En établissant une incompatibilité entre le mandat parlementaire et les fonctions de président ou d'administrateur d'" établissements publics nationaux ", le législateur a entendu interdire aux membres du Parlement, sauf dans les cas mentionnés au deuxième alinéa de l'article L.O. 145 du code électoral, d'exercer des fonctions dirigeantes au sein d'établissements publics relevant de la tutelle de l'État.

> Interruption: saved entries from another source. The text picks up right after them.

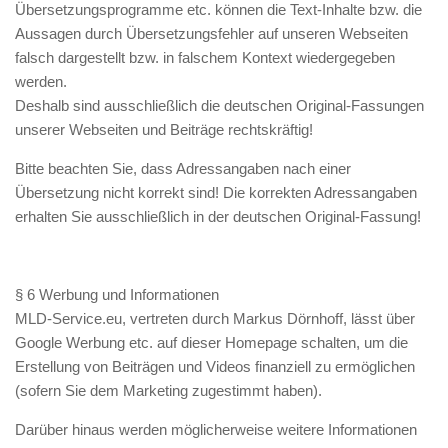
Übersetzungsprogramme etc. können die Text-Inhalte bzw. die
Aussagen durch Übersetzungsfehler auf unseren Webseiten
falsch dargestellt bzw. in falschem Kontext wiedergegeben
werden.
Deshalb sind ausschließlich die deutschen Original-Fassungen
unserer Webseiten und Beiträge rechtskräftig!
Bitte beachten Sie, dass Adressangaben nach einer
Übersetzung nicht korrekt sind! Die korrekten Adressangaben
erhalten Sie
ausschließlich
in der deutschen Original-Fassung!
§ 6 Werbung und Informationen
MLD-Service.eu, vertreten durch Markus Dörnhoff, lässt über
Google Werbung etc. auf dieser Homepage schalten, um die
Erstellung von Beiträgen und Videos finanziell zu ermöglichen
(sofern Sie dem Marketing zugestimmt haben).
Darüber hinaus werden möglicherweise weitere Informationen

En faisant référence au président du conseil d'administration des établissements publics nationaux, l'article L. O. 145 du code électoral vise le président du ou des organes délibérants de ces établissements, quelle que soit la dénomination susceptible d'être attribuée à de tels organes par les décrets instituant les établissements publics en cause.

(95-12 I, 14 septembre 1995, cons. 5, Journal officiel du 16 septembre 1995, page 13667)

Le président de l'assemblée des chambres françaises de commerce et d'industrie, établissement public national, qui préside les organes délibérants de cet établissement, doit être regardé comme exerçant les fonctions d'un président de conseil d'administration au sens de l'article L.O. 145, fonction incompatible avec le mandat parlementaire.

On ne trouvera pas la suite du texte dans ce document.